Document understanding data
════════
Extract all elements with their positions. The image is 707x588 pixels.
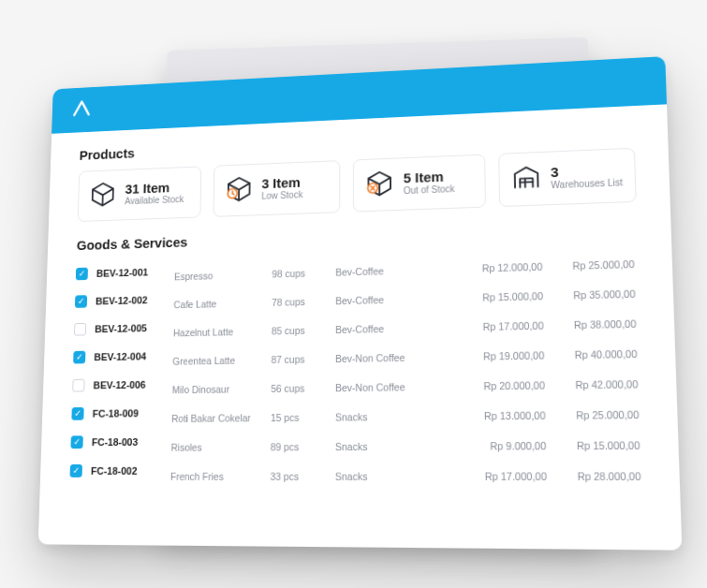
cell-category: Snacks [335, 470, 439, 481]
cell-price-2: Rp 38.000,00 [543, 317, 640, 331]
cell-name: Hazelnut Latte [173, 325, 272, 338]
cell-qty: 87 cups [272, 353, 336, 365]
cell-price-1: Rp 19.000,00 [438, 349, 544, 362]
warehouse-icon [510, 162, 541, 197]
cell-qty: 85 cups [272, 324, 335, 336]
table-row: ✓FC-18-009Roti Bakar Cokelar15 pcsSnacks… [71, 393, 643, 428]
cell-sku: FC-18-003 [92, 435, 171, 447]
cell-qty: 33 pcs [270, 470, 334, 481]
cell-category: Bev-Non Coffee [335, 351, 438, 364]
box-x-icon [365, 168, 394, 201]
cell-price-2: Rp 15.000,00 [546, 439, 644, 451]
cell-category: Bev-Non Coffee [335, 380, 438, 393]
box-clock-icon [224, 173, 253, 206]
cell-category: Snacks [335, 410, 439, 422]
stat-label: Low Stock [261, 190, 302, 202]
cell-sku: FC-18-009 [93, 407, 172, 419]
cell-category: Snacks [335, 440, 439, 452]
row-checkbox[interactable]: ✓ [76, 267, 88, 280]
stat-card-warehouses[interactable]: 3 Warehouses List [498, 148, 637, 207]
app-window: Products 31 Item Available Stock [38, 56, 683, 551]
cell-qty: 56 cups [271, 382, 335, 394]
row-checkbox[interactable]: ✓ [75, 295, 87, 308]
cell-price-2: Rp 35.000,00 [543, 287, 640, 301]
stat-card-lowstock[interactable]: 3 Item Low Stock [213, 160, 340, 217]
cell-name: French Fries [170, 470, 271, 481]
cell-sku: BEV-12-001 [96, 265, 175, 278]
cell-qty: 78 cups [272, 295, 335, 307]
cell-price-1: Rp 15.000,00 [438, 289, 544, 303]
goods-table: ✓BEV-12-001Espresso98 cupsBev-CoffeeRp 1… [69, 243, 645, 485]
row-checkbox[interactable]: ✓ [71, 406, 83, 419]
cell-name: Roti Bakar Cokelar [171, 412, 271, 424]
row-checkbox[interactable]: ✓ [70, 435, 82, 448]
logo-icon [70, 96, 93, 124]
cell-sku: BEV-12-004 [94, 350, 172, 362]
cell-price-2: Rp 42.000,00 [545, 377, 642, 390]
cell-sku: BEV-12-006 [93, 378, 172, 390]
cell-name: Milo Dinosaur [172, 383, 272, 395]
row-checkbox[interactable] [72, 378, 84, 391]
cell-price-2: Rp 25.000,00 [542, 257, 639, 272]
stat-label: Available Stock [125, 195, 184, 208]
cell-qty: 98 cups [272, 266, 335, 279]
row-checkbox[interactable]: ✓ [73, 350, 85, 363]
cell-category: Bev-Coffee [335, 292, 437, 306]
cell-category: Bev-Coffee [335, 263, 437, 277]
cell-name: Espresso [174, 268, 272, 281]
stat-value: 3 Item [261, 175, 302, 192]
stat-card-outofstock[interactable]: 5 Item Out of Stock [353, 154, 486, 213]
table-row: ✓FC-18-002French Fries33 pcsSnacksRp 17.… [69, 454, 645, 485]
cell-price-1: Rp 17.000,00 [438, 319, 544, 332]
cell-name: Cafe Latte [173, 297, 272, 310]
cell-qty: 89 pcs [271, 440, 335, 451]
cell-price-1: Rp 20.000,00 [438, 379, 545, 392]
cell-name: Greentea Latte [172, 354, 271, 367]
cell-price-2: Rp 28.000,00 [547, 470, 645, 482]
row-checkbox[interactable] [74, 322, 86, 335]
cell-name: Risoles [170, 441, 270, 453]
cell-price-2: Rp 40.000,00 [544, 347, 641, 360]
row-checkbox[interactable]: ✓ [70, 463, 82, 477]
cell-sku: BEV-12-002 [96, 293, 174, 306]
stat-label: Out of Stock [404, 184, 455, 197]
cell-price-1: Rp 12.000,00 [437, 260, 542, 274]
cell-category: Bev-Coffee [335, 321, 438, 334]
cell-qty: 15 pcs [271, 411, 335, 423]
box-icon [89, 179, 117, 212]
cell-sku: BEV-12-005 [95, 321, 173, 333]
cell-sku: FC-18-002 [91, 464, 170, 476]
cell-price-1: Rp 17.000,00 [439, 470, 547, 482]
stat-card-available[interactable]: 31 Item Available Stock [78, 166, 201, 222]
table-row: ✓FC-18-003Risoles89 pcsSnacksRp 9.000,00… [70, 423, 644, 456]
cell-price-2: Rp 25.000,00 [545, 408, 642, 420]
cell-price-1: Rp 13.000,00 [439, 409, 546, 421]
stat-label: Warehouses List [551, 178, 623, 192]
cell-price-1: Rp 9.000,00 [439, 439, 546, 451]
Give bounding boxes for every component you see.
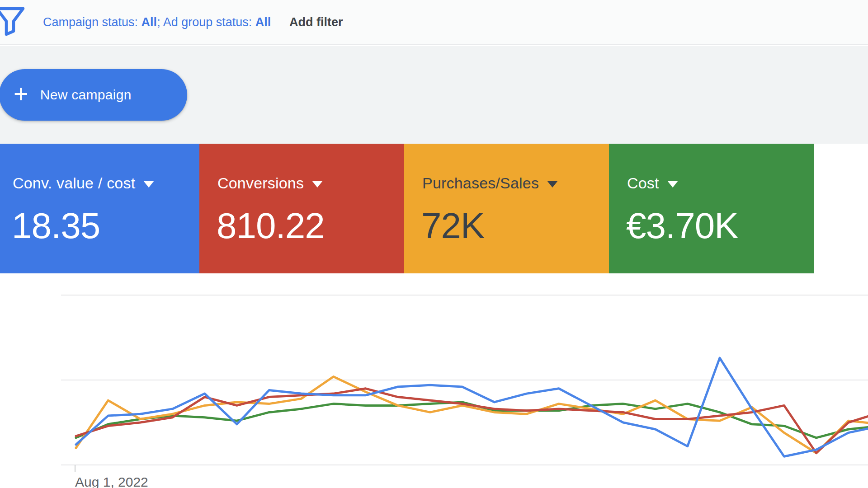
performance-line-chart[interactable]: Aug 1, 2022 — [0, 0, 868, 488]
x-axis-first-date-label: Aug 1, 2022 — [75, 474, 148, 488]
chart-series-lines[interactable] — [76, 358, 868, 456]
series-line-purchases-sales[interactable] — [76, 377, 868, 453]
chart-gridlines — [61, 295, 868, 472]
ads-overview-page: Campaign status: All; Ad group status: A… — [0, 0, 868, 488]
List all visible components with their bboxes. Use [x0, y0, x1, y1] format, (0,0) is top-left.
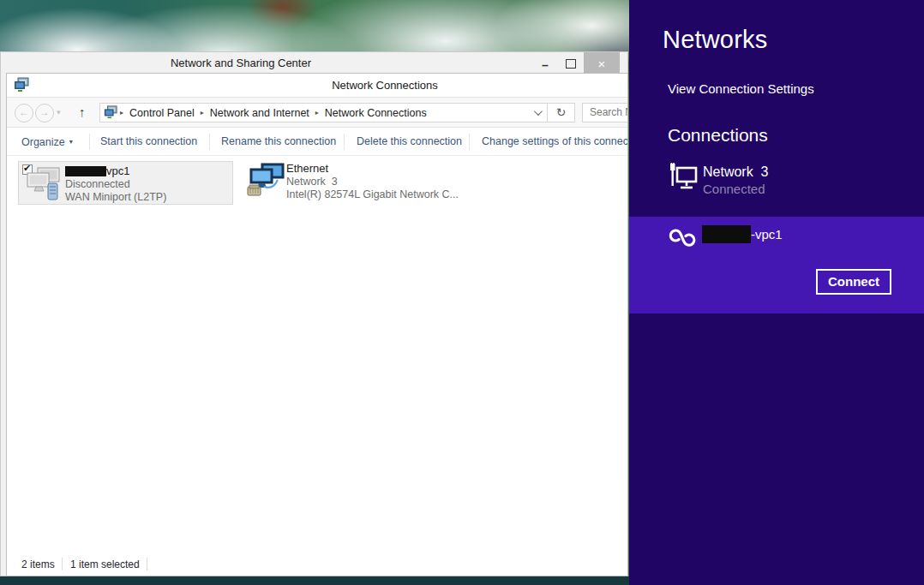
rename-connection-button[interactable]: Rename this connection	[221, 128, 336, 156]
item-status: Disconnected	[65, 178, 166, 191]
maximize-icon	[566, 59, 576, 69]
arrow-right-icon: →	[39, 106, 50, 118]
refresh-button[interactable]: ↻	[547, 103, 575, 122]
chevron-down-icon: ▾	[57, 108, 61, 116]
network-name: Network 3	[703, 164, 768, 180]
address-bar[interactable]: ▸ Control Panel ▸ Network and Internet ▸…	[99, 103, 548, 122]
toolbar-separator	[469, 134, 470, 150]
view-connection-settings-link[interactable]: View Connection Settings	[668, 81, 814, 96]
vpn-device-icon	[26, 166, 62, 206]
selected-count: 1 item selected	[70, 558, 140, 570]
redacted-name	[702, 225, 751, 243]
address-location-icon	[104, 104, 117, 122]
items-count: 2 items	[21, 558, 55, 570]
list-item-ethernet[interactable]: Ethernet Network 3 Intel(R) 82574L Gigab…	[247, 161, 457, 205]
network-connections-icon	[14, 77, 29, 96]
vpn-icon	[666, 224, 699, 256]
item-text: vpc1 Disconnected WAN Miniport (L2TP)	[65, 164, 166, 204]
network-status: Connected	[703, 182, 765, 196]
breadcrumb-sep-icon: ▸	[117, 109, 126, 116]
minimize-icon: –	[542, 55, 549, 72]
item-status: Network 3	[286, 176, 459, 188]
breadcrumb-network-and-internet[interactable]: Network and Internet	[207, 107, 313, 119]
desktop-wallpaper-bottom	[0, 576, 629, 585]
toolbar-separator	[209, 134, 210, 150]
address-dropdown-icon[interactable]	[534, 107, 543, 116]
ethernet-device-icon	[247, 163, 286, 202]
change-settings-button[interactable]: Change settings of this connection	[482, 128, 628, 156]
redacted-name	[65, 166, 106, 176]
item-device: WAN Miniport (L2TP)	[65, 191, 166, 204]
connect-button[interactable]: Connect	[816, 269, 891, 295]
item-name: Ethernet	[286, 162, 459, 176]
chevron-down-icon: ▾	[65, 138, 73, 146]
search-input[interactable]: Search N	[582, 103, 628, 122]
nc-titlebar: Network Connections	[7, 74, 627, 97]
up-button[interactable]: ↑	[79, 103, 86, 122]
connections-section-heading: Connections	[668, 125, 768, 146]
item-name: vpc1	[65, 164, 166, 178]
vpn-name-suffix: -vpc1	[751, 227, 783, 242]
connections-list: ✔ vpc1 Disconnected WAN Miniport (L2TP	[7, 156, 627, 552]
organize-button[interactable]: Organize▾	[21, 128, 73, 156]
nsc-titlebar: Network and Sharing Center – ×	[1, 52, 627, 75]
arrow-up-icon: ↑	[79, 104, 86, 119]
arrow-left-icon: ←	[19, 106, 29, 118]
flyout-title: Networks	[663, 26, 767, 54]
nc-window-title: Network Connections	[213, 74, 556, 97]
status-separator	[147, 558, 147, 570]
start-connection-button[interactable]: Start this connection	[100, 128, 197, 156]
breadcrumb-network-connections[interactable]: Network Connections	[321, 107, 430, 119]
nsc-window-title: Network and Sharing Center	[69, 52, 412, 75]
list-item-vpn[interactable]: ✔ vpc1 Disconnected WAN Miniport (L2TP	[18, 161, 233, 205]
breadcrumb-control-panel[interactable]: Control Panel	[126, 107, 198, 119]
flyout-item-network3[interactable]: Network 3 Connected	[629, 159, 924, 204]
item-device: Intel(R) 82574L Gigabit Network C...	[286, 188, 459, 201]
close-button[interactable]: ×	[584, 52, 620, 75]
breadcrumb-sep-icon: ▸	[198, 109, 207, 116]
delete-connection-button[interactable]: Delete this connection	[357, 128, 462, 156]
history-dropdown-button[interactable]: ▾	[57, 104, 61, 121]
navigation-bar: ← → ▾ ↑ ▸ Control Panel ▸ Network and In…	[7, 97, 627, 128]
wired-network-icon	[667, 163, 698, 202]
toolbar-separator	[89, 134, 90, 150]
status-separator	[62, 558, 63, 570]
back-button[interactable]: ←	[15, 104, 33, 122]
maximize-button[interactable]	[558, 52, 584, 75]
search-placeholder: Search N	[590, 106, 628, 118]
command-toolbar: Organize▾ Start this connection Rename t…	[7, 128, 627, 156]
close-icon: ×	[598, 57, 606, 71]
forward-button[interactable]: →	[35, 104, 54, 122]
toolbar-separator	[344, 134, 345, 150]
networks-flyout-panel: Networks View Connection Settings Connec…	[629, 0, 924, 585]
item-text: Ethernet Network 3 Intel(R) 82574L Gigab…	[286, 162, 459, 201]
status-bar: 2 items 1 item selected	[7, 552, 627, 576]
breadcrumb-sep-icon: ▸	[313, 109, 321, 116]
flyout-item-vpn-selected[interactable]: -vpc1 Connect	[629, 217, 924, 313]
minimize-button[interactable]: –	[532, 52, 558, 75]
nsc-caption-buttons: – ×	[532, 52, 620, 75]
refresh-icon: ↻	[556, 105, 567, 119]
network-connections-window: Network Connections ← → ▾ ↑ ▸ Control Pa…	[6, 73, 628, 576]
════════
> Task details: From the entries, copy every line in which the string "checkbox" can be found.

> Answer box:
row-checkbox[interactable]: ✓ [76, 267, 88, 280]
row-checkbox[interactable]: ✓ [75, 295, 87, 308]
row-checkbox[interactable]: ✓ [71, 406, 83, 419]
row-checkbox[interactable]: ✓ [70, 435, 82, 448]
row-checkbox[interactable] [72, 378, 84, 391]
row-checkbox[interactable]: ✓ [73, 350, 85, 363]
row-checkbox[interactable] [74, 322, 86, 335]
row-checkbox[interactable]: ✓ [70, 463, 82, 477]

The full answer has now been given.